#### [DATA EXTRACT]
-.-.-

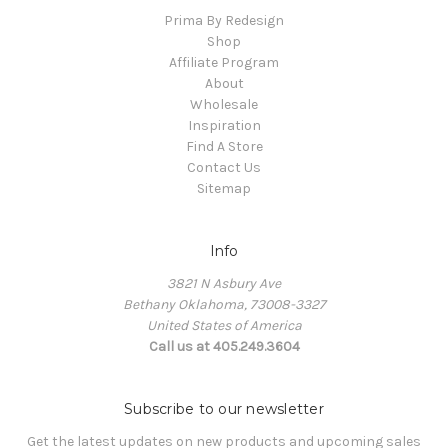
Prima By Redesign
Shop
Affiliate Program
About
Wholesale
Inspiration
Find A Store
Contact Us
Sitemap
Info
3821 N Asbury Ave
Bethany Oklahoma, 73008-3327
United States of America
Call us at 405.249.3604
Subscribe to our newsletter
Get the latest updates on new products and upcoming sales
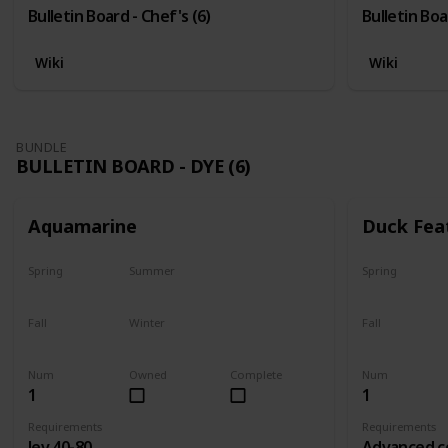
Bulletin Board - Chef's (6)
Bulletin Boa
Wiki
Wiki
BUNDLE
BULLETIN BOARD - DYE (6)
Aquamarine
Duck Fea
Spring
Summer
Spring
Yes
Yes
Yes
Fall
Winter
Fall
Yes
Yes
Yes
Num
Owned
Complete
Num
1
1
Requirements
Requirements
lev 40-80
Advanced c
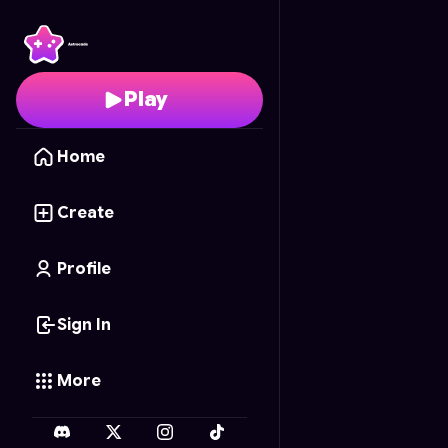
Tenacious Tapeworm
-
Play
Home
Create
Profile
Sign In
More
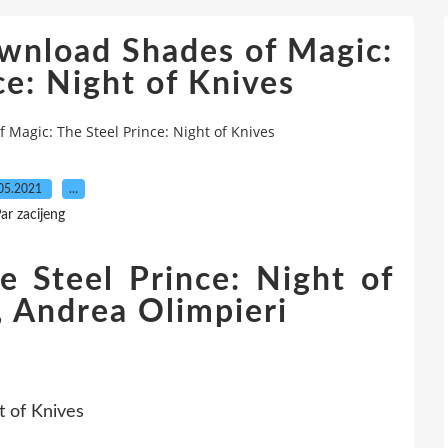
wnload Shades of Magic:
ce: Night of Knives
Magic: The Steel Prince: Night of Knives
05.2021
…
ar zacijeng
e Steel Prince: Night of
, Andrea Olimpieri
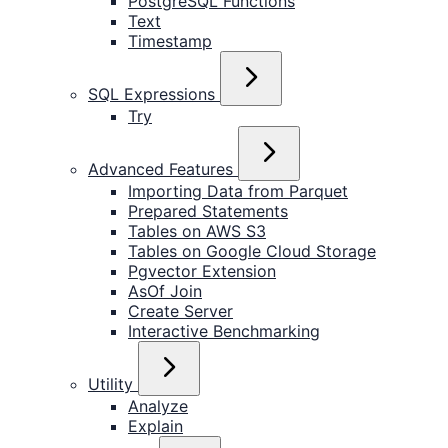
PostgreSQL Functions
Text
Timestamp
SQL Expressions
Try
Advanced Features
Importing Data from Parquet
Prepared Statements
Tables on AWS S3
Tables on Google Cloud Storage
Pgvector Extension
AsOf Join
Create Server
Interactive Benchmarking
Utility
Analyze
Explain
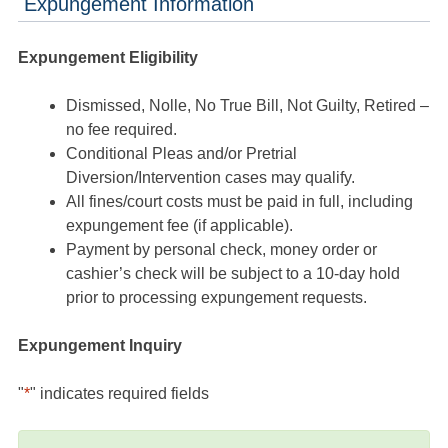
Expungement Information
Expungement Eligibility
Dismissed, Nolle, No True Bill, Not Guilty, Retired –
no fee required.
Conditional Pleas and/or Pretrial
Diversion/Intervention cases may qualify.
All fines/court costs must be paid in full, including
expungement fee (if applicable).
Payment by personal check, money order or
cashier’s check will be subject to a 10-day hold
prior to processing expungement requests.
Expungement Inquiry
"
*
" indicates required fields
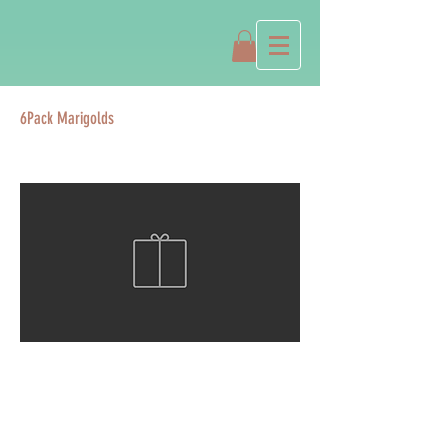
6Pack Marigolds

-.-.-

#### [WHAT IS REQUIRED]
Would you give the data above again word for word, skipping any images?

#### [SOLUTION FOR THIS TASK]
Prima By Redesign
Shop
Affiliate Program
About
Wholesale
Inspiration
Find A Store
Contact Us
Sitemap
Info
3821 N Asbury Ave
Bethany Oklahoma, 73008-3327
United States of America
Call us at 405.249.3604
Subscribe to our newsletter
Get the latest updates on new products and upcoming sales
Bulletin Board - Chef's (6)
Bulletin Boa
Wiki
Wiki
BUNDLE
BULLETIN BOARD - DYE (6)
Aquamarine
Duck Fea
Spring
Summer
Spring
Yes
Yes
Yes
Fall
Winter
Fall
Yes
Yes
Yes
Num
Owned
Complete
Num
1
1
Requirements
Requirements
lev 40-80
Advanced c
Tenacious Tapeworm
-
Play
Home
Create
Profile
Sign In
More
wnload Shades of Magic:
ce: Night of Knives
Magic: The Steel Prince: Night of Knives
05.2021
…
ar zacijeng
e Steel Prince: Night of
, Andrea Olimpieri
PostgreSQL Functions
Text
Timestamp
SQL Expressions
Try
Advanced Features
Importing Data from Parquet
Prepared Statements
Tables on AWS S3
Tables on Google Cloud Storage
Pgvector Extension
AsOf Join
Create Server
Interactive Benchmarking
Utility
Analyze
Explain
Expungement Information
Expungement Eligibility
Dismissed, Nolle, No True Bill, Not Guilty, Retired –
no fee required.
Conditional Pleas and/or Pretrial
Diversion/Intervention cases may qualify.
All fines/court costs must be paid in full, including
expungement fee (if applicable).
Payment by personal check, money order or
cashier’s check will be subject to a 10-day hold
prior to processing expungement requests.
Expungement Inquiry
"
*
" indicates required fields
6Pack Marigolds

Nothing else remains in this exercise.